In the seminal paper “Stacked generalization“, David H. Wolpert generalizes the idea of cross-validation.

Suppose you had a data set $(x_i, y_i)$ where $i=1, \ldots, n$, $x_i \in A$, and $y_i \in R$. For cross validation, you might partition the data set into three subsets, train $k$ classifiers on two of the three subsets, and test the classifiers on the held out data. Then we might select one of the $k$ classifiers by choosing the classifier which did the best on the held out data.

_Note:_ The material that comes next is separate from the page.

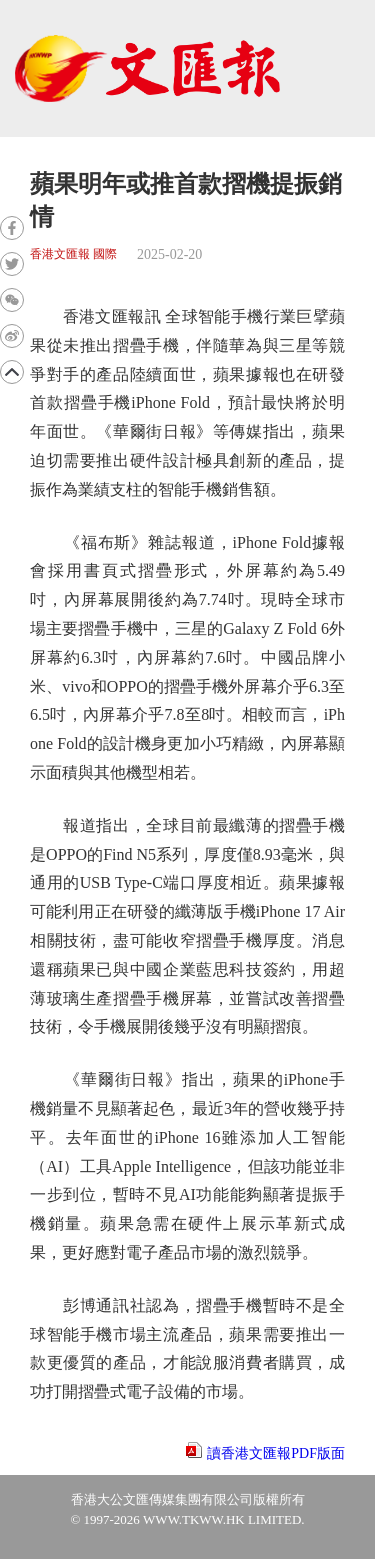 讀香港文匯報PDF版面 (276, 1453)
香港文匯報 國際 (73, 254)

Wolpert generalizes this idea by forming an $n$ by $k$ matrix of predictions from the $k$ classifiers. The $i$th row and the $j$th column would contain the prediction of the $j$th classifier on $x_i$ trained on partitions of the data set that do not include $x_i$. Then Wolpert would train a new classifier using the $i$th row of the matrix as input and trying to match $y_i$ as output. The new classifier $f$ would map $R^k$ into $R$. Let $G_j$ be the result of training the $j$th classifier on all of the data. Then the Wolpert generalized classifier would have the form

$$h(x) = f( G_1(x), G_2(x), \ldots, G_k(x) ).$$

Wolpert actually describes an even more general scheme which could have a large number of layers, much like deep belief networks and auto encoders. The idea of leaving part of the data out is similar to denoising or dropout.

In the paper “Feature-Weighted Linear Stacking“, Sill, Takacs, Mackey, and Lin describe a faster version of stacking used extensively by the second place team in the Neflix Prize contest.